Exercise directions:
Without skipping anything, transcribe the listing that follows.

Supplied records:

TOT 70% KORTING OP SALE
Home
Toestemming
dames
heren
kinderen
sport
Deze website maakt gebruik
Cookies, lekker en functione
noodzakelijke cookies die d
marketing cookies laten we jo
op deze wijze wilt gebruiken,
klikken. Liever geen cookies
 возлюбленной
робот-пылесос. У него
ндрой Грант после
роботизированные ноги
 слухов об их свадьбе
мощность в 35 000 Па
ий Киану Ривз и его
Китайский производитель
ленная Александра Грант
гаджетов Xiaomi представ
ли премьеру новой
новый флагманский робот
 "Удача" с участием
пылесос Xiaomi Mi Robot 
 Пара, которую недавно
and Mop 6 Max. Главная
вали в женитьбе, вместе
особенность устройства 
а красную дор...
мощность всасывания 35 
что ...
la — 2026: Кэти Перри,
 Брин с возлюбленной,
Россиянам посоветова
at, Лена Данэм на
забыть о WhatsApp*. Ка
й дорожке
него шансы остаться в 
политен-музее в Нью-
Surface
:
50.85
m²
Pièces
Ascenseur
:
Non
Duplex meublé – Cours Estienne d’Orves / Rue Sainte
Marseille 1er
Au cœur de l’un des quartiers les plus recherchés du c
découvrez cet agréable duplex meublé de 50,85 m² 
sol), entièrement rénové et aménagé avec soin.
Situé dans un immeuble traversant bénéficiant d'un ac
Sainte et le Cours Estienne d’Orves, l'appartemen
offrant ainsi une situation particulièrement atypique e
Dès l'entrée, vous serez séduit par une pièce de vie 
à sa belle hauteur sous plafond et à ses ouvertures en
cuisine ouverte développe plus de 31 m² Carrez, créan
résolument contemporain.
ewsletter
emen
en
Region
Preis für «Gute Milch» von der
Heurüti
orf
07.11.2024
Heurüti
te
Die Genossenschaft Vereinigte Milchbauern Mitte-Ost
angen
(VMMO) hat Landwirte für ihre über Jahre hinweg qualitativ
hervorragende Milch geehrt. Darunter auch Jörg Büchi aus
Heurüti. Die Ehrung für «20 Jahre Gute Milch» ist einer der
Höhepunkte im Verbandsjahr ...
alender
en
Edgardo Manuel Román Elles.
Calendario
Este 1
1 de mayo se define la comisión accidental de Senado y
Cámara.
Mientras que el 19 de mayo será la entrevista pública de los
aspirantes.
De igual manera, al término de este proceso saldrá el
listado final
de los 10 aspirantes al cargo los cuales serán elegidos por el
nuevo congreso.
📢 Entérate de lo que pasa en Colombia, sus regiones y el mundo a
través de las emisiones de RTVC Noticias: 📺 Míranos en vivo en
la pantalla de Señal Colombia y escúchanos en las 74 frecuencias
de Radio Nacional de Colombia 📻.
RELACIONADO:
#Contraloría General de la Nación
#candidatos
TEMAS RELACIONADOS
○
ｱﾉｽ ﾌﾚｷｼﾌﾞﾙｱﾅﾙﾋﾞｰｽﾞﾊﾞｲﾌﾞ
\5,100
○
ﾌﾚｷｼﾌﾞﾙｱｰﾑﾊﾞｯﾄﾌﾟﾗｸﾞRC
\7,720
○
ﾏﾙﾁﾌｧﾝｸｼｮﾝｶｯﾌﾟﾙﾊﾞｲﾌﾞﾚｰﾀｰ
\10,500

Output for this exercise:
TOT 70% KORTING OP SALE
Home
Toestemming
dames
heren
kinderen
sport
Deze website maakt gebruik
Cookies, lekker en functione
noodzakelijke cookies die d
marketing cookies laten we jo
op deze wijze wilt gebruiken,
klikken. Liever geen cookies
 возлюбленной
робот-пылесос. У него
ндрой Грант после
роботизированные ноги
 слухов об их свадьбе
мощность в 35 000 Па
ий Киану Ривз и его
Китайский производитель
ленная Александра Грант
гаджетов Xiaomi представ
ли премьеру новой
новый флагманский робот
 "Удача" с участием
пылесос Xiaomi Mi Robot 
 Пара, которую недавно
and Mop 6 Max. Главная
вали в женитьбе, вместе
особенность устройства 
а красную дор...
мощность всасывания 35 
что ...
la — 2026: Кэти Перри,
 Брин с возлюбленной,
Россиянам посоветова
at, Лена Данэм на
забыть о WhatsApp*. Ка
й дорожке
него шансы остаться в 
политен-музее в Нью-
Surface
:
50.85
m²
Pièces
Ascenseur
:
Non
Duplex meublé – Cours Estienne d’Orves / Rue Sainte
Marseille 1er
Au cœur de l’un des quartiers les plus recherchés du c
découvrez cet agréable duplex meublé de 50,85 m² 
sol), entièrement rénové et aménagé avec soin.
Situé dans un immeuble traversant bénéficiant d'un ac
Sainte et le Cours Estienne d’Orves, l'appartemen
offrant ainsi une situation particulièrement atypique e
Dès l'entrée, vous serez séduit par une pièce de vie 
à sa belle hauteur sous plafond et à ses ouvertures en
cuisine ouverte développe plus de 31 m² Carrez, créan
résolument contemporain.
ewsletter
emen
en
Region
Preis für «Gute Milch» von der
Heurüti
orf
07.11.2024
Heurüti
te
Die Genossenschaft Vereinigte Milchbauern Mitte-Ost
angen
(VMMO) hat Landwirte für ihre über Jahre hinweg qualitativ
hervorragende Milch geehrt. Darunter auch Jörg Büchi aus
Heurüti. Die Ehrung für «20 Jahre Gute Milch» ist einer der
Höhepunkte im Verbandsjahr ...
alender
en
Edgardo Manuel Román Elles.
Calendario
Este 1
1 de mayo se define la comisión accidental de Senado y
Cámara.
Mientras que el 19 de mayo será la entrevista pública de los
aspirantes.
De igual manera, al término de este proceso saldrá el
listado final
de los 10 aspirantes al cargo los cuales serán elegidos por el
nuevo congreso.
📢 Entérate de lo que pasa en Colombia, sus regiones y el mundo a
través de las emisiones de RTVC Noticias: 📺 Míranos en vivo en
la pantalla de Señal Colombia y escúchanos en las 74 frecuencias
de Radio Nacional de Colombia 📻.
RELACIONADO:
#Contraloría General de la Nación
#candidatos
TEMAS RELACIONADOS
○
ｱﾉｽ ﾌﾚｷｼﾌﾞﾙｱﾅﾙﾋﾞｰｽﾞﾊﾞｲﾌﾞ
\5,100
○
ﾌﾚｷｼﾌﾞﾙｱｰﾑﾊﾞｯﾄﾌﾟﾗｸﾞRC
\7,720
○
ﾏﾙﾁﾌｧﾝｸｼｮﾝｶｯﾌﾟﾙﾊﾞｲﾌﾞﾚｰﾀｰ
\10,500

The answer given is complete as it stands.